Start of Data records

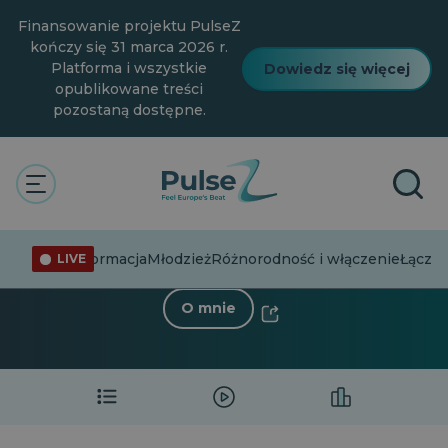
Przejdź
Finansowanie projektu PulseZ
do
głównej
kończy się 31 marca 2026 r.
treści
Platforma i wszystkie
Dowiedz się więcej
opublikowane treści
pozostaną dostępne.
< Powrót do profilu
Rüzgar Akgün
6 Obserwujący
·
0 Następujący
Dezinformacja
Młodzież
Różnorodność i włączenie
Łącząc
LIVE
O mnie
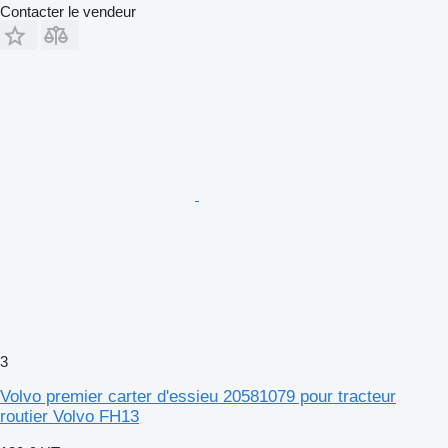
Contacter le vendeur
3
Volvo premier carter d'essieu 20581079 pour tracteur
routier Volvo FH13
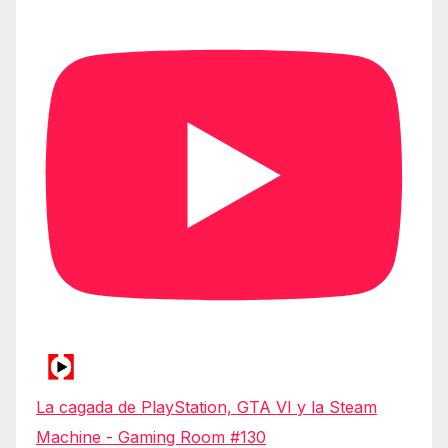
La cagada de PlayStation, GTA VI y la Steam
Machine - Gaming Room #130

End of Data records

▸ Goal of the exercise: Reproduce every record verbatim, please. Omit the images.

▸ Response below:
Przejdź
Finansowanie projektu PulseZ
do
głównej
kończy się 31 marca 2026 r.
treści
Platforma i wszystkie
Dowiedz się więcej
opublikowane treści
pozostaną dostępne.
< Powrót do profilu
Rüzgar Akgün
6 Obserwujący
·
0 Następujący
Dezinformacja
Młodzież
Różnorodność i włączenie
Łącząc
LIVE
O mnie
Contacter le vendeur
3
Volvo premier carter d'essieu 20581079 pour tracteur
routier Volvo FH13
La cagada de PlayStation, GTA VI y la Steam
Machine - Gaming Room #130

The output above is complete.